In the 1990s, state and federal agencies were tangled in legal fights and a public relations nightmare over how to deal with bison that were leaving the park to look for winter forage in southern Montana.
The state favored a more aggressive approach than the National Park Service out of concern that bison could spread brucellosis to cattle, said Don Barry, a former Interior Department official. Brucellosis is a disease that can cause cows to abort and, if it turns up in cattle, can lead to trade sanctions against all cattle from that state.
The mass exodus and slaughter of Yellowstone bison during the winter of 1996-97 led to public outrage and added urgency to efforts to find a solution.
The church, meanwhile, was in transition. Headed for years by a charismatic leader, Elizabeth Clare Prophet, it was perhaps best known at one time for building bomb shelters on its property to prepare for an apocalypse that never came. Late in the decade, Prophet was diagnosed with Alzheimer's disease, and the church tried to chart a new course.
It was then that the U.S. Forest Service and the Rocky Mountain Elk Foundation privately asked church leaders if they were interested in selling portions of their Royal Teton Ranch, said Bob Dennee, lands program manager with the Gallatin National Forest. The ranch is the church's headquarters, and its location -- on Yellowstone's northern boundary, amid stunning vistas -- made it a playground for wildlife and prime real estate for second homes.
"It was subdivided into ranchettes on paper, if you know what I mean, and development could have gone forward," said Dennee, a lead negotiator on the land deal.
The elk foundation, which had developed a relationship with the church in earlier land dealings, helped broker the multifaceted deal. The package included the purchase and swapping of lands and a conservation easement for wildlife.
Late in the process, however, Barry realized the plan went a long way toward preserving open spaces but did next to nothing to assure the protection of bison that leave the park. He saw securing the church's grazing rights as key to allowing bison freer range, and the Interior Department pursued them.
"We would not have gotten in this game if we didn't feel it would have fixed part of this problem for the bison," said Barry, now executive vice president of the Wilderness Society.
Kate Gordon, the church's president, said the church has always been willing to negotiate a deal for its grazing rights but has had no offers since talks with the government fell through years ago.
Terms of the conservation easement now in place allow the church to conduct grazing, and Gordon said that will continue unless a deal is reached on compensation for the loss of grazing rights.
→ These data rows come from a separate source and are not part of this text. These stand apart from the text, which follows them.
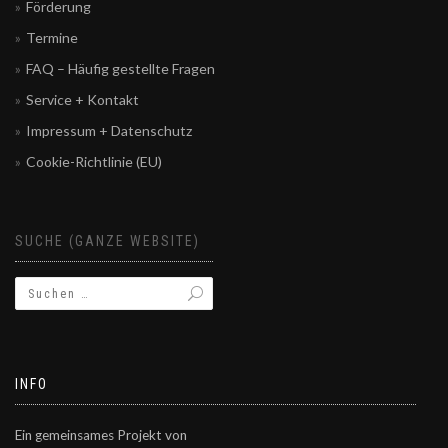
Förderung
Termine
FAQ – Häufig gestellte Fragen
Service + Kontakt
Impressum + Datenschutz
Cookie-Richtlinie (EU)
SUCHE (GANZE WEBSITE)
INFO
Ein gemeinsames Projekt von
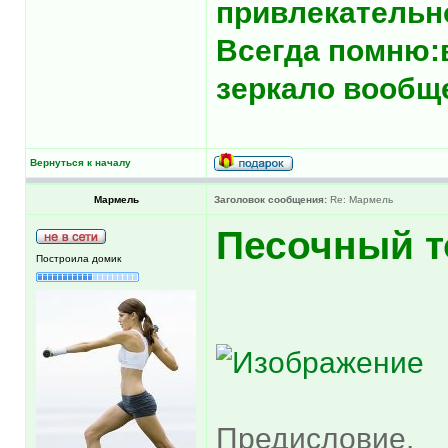
привлекательн
Всегда помню:
зеркало вообще
Вернуться к началу
Мармель
Заголовок сообщения:
Re: Мармель
Песочный т
Построила домик
Предисловие.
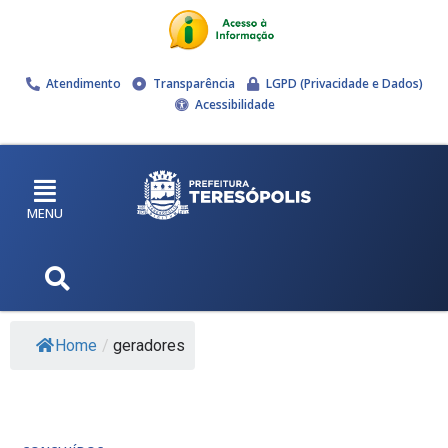
Atendimento
Transparência
LGPD (Privacidade e Dados)
Acessibilidade
MENU
Home
/
geradores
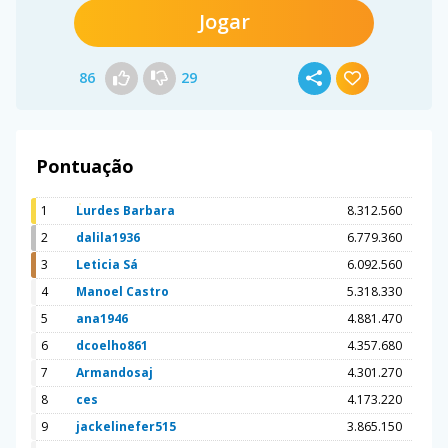
Jogar
86
29
Pontuação
1
Lurdes Barbara
8.312.560
2
dalila1936
6.779.360
3
Leticia Sá
6.092.560
4
Manoel Castro
5.318.330
5
ana1946
4.881.470
6
dcoelho861
4.357.680
7
Armandosaj
4.301.270
8
ces
4.173.220
9
jackelinefer515
3.865.150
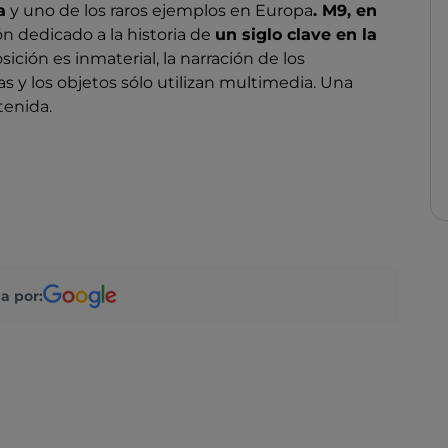
a
y uno de los raros ejemplos en Europa
. M9, en
n dedicado a la historia de
un siglo clave en la
ición es inmaterial, la narración de los
s y los objetos sólo utilizan multimedia. Una
tenida.
de
una serie de instalaciones
con fotografías,
rios y programas de televisión, periódicos y
albergan la exposición permanente, y una tercera
a por:
encia de un museo tradicional,
construyes tu
s te interesa
. Ponte las gafas de
realidad virtual
ciona películas, archivos de audio, juega con las
nvolver por las representaciones en 3D
. Aquí,
n
con
el público.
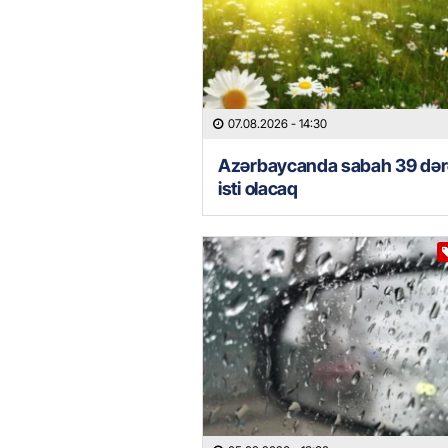
07.08.2026
- 14:30
Azərbaycanda sabah 39 də
isti olacaq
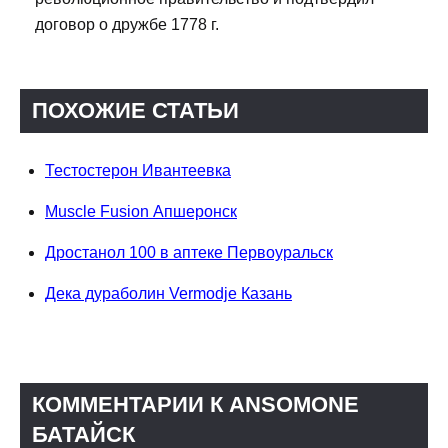
договор о дружбе 1778 г.
ПОХОЖИЕ СТАТЬИ
Тестостерон Ивантеевка
Muscle Fusion Апшеронск
Дростанол 100 в аптеке Первоуральск
Дека дураболин Vermodje Казань
КОММЕНТАРИИ К ANSOMONE
БАТАЙСК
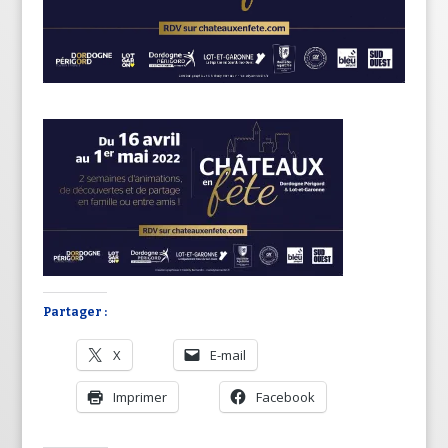
Partager :
X
E-mail
Imprimer
Facebook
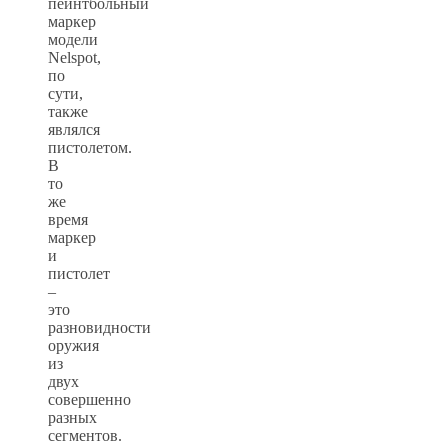
пейнтбольный
маркер
модели
Nelspot,
по
сути,
также
являлся
пистолетом.
В
то
же
время
маркер
и
пистолет
–
это
разновидности
оружия
из
двух
совершенно
разных
сегментов.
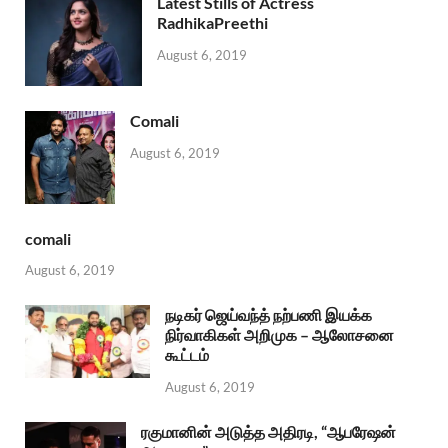
Latest Stills of Actress
RadhikaPreethi
August 6, 2019
Comali
August 6, 2019
comali
August 6, 2019
நடிகர் ஜெய்வந்த் நற்பணி இயக்க
நிர்வாகிகள் அறிமுக – ஆலோசனை
கூட்டம்
August 6, 2019
ரகுமானின் அடுத்த அதிரடி, “ஆபரேஷன்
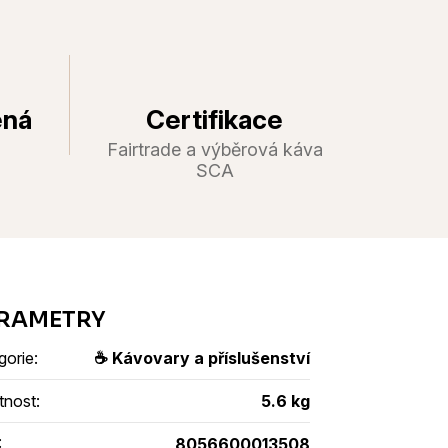
ená
Certifikace
Fairtrade a výběrová káva
SCA
gorie
:
☕ Kávovary a příslušenství
tnost
:
5.6 kg
:
8056600013508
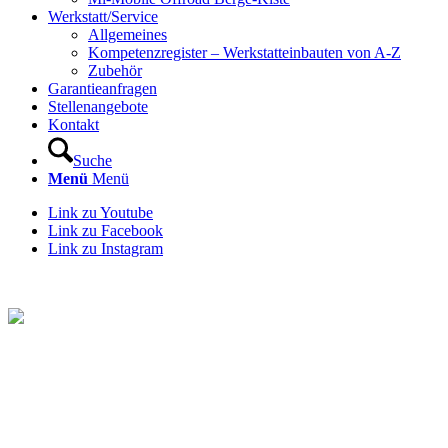
Werkstatt/Service
Allgemeines
Kompetenzregister – Werkstatteinbauten von A-Z
Zubehör
Garantieanfragen
Stellenangebote
Kontakt
Suche
Menü
Menü
Link zu Youtube
Link zu Facebook
Link zu Instagram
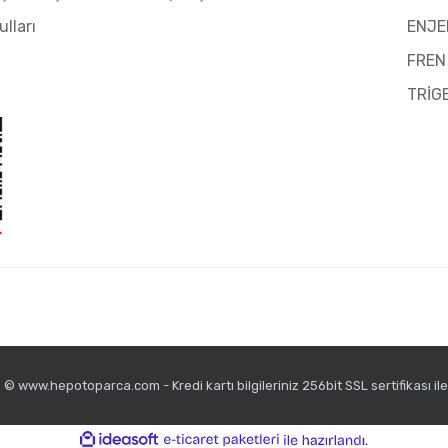
ulları
ENJE
FREN
TRİG
© www.hepotoparca.com - Kredi kartı bilgileriniz 256bit SSL sertifikası il
ile
ideasoft
e-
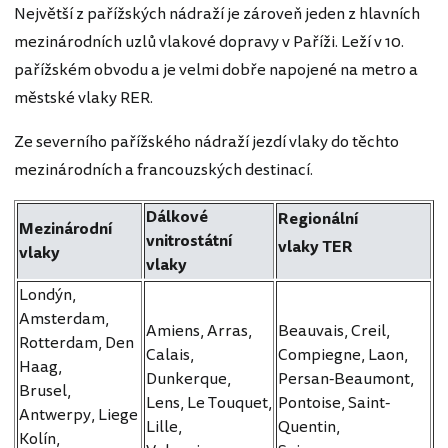
Největší z pařížských nádraží je zároveň jeden z hlavních
mezinárodních uzlů vlakové dopravy v Paříži. Leží v 10.
pařížském obvodu a je velmi dobře napojené na metro a
městské vlaky RER.
Ze severního pařížského nádraží jezdí vlaky do těchto
mezinárodních a francouzských destinací.
Dálkové
Regionální
Mezinárodní
vnitrostátní
vlaky TER
vlaky
vlaky
Londýn,
Amsterdam,
Amiens, Arras,
Beauvais, Creil,
Rotterdam, Den
Calais,
Compiegne, Laon,
Haag,
Dunkerque,
Persan-Beaumont,
Brusel,
Lens, Le Touquet,
Pontoise, Saint-
Antwerpy, Liege
Lille,
Quentin,
Kolín,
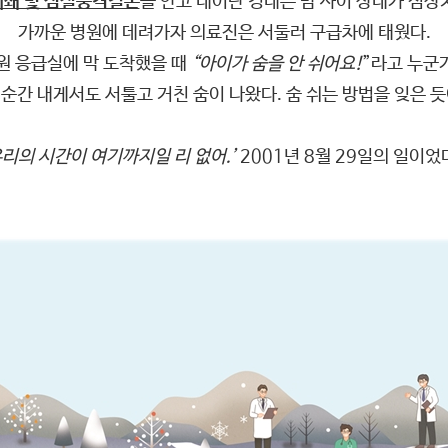
폐쇄 및 심실중격결손
을 안고 태어난 경태는 밤 사이 상태가 심상
가까운 병원에 데려가자 의료진은 서둘러 구급차에 태웠다.
 응급실에 막 도착했을 때
“아이가 숨을 안 쉬어요!
”라고 누군
 순간 내게서도 서툴고 거친 숨이 나왔다. 숨 쉬는 방법을 잊은 듯
우리의 시간이 여기까지일 리 없어.’
2001년 8월 29일의 일이었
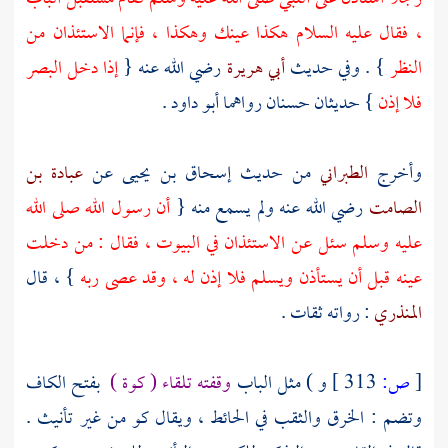
، فقال عليه السلام هكذا عينك وهكذا ، فإنما الاستئذان من
النظر
} . وفي حديث
أبي هريرة
رضي الله عنه {
إذا دخل البصر
فلا إذن
} حديثان حسنان رواهما
أبو داود
.
وأخرج
الطبراني
من حديث
إسحاق بن يحيى
عن
عبادة بن
الصامت
رضي الله عنه ولم يسمع منه {
أن رسول الله صلى الله
عليه وسلم سئل عن الاستئذان في البيوت ، فقال : من دخلت
عينه قبل أن يستأذن ويسلم فلا إذن له ، وقد عصى ربه
} ، قال
المنذري
: رواته ثقات .
[
ص:
313 ]
و ) مثل الباب
وقفته تلقاء ( كوة )
بفتح الكاف
وتضم : الخرق والثقب في الحائط ، ويقال كو من غير تأنيث .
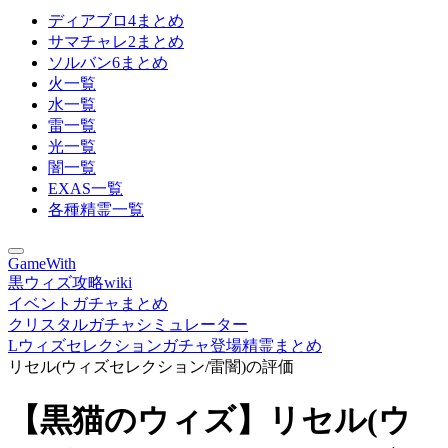
ディアブロ4まとめ
サマチャレ2まとめ
ソルバン6まとめ
火一覧
水一覧
雷一覧
光一覧
闇一覧
EXAS一覧
各種精霊一覧
GameWith
黒ウィズ攻略wiki
イベントガチャまとめ
クリスタルガチャシミュレーター
Lウィズセレクションガチャ登場精霊まとめ
リセル(ウィズセレクション/雷闇)の評価
【黒猫のウィズ】リセル(ウ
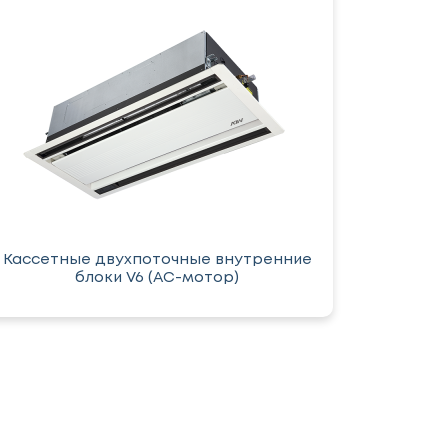
Кассетные двухпоточные внутренние
блоки V6 (AC-мотор)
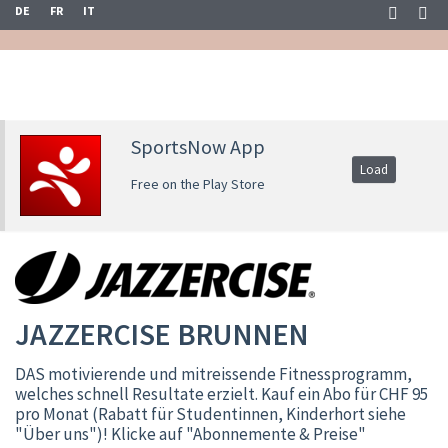
DE
FR
IT
SportsNow App
Load
Free on the Play Store
JAZZERCISE BRUNNEN
DAS motivierende und mitreissende Fitnessprogramm,
welches schnell Resultate erzielt. Kauf ein Abo für CHF 95
pro Monat (Rabatt für Studentinnen, Kinderhort siehe
"Über uns")! Klicke auf "Abonnemente & Preise"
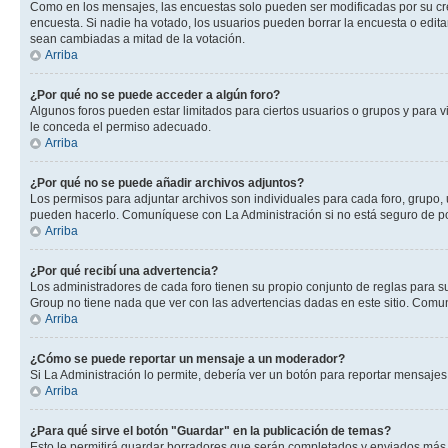
Como en los mensajes, las encuestas solo pueden ser modificadas por su crea
encuesta. Si nadie ha votado, los usuarios pueden borrar la encuesta o edit
sean cambiadas a mitad de la votación.
Arriba
¿Por qué no se puede acceder a algún foro?
Algunos foros pueden estar limitados para ciertos usuarios o grupos y para vi
le conceda el permiso adecuado.
Arriba
¿Por qué no se puede añadir archivos adjuntos?
Los permisos para adjuntar archivos son individuales para cada foro, grupo, 
pueden hacerlo. Comuníquese con La Administración si no está seguro de po
Arriba
¿Por qué recibí una advertencia?
Los administradores de cada foro tienen su propio conjunto de reglas para su
Group no tiene nada que ver con las advertencias dadas en este sitio. Comun
Arriba
¿Cómo se puede reportar un mensaje a un moderador?
Si La Administración lo permite, debería ver un botón para reportar mensajes 
Arriba
¿Para qué sirve el botón "Guardar" en la publicación de temas?
Esto le permitirá guardar borradores que serán completados y enviados más t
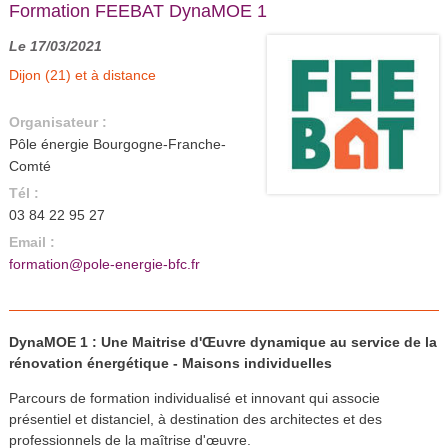
Formation FEEBAT DynaMOE 1
Le 17/03/2021
Dijon (21) et à distance
Organisateur :
Pôle énergie Bourgogne-Franche-
Comté
Tél :
03 84 22 95 27
Email :
formation@pole-energie-bfc.fr
DynaMOE 1 : Une Maitrise d'Œuvre dynamique au service de la
rénovation énergétique - Maisons individuelles
Parcours de formation individualisé et innovant qui associe
présentiel et distanciel, à destination des architectes et des
professionnels de la maîtrise d'œuvre.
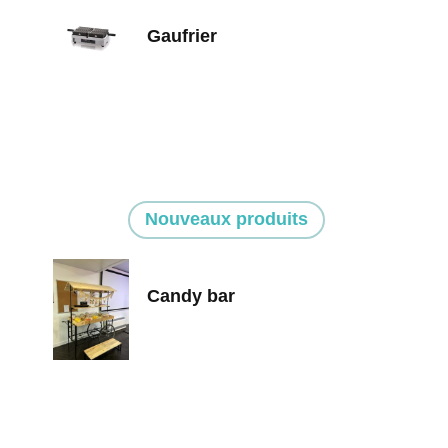
Gaufrier
Nouveaux produits
Candy bar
Also pending is completion of a bison management plan for at least the 1,500-acre conservation easement and, ideally, Dennee said, thousands of surrounding acres. That plan also is necessary before the state would let bison cross Yellowstone's northern border more freely. But as with the grazing issue, no formal discussions have begun.
Gordon believes the church has lived up to its obligation, "and we stand ready to cooperate with the agencies to find a livable solution for all of us."
Some critics wonder how long a solution will take and believe political pressure will be needed to move the bison issue forward.
"I have damn near zero confidence in the Forest Service reaching an agreement with the church on this," Geist said. "Too much time has transpired."
Dennee empathized but noted that the agreement still protected about 6,770 acres in the region from development. That alone was a major accomplishment, he said.
"We did the best we could. There's no development up there, and we're positioned to acquire the rest of the church land if the church decides to sell," he said. "It's not a perfect solution, but it's a huge step forward, in my view."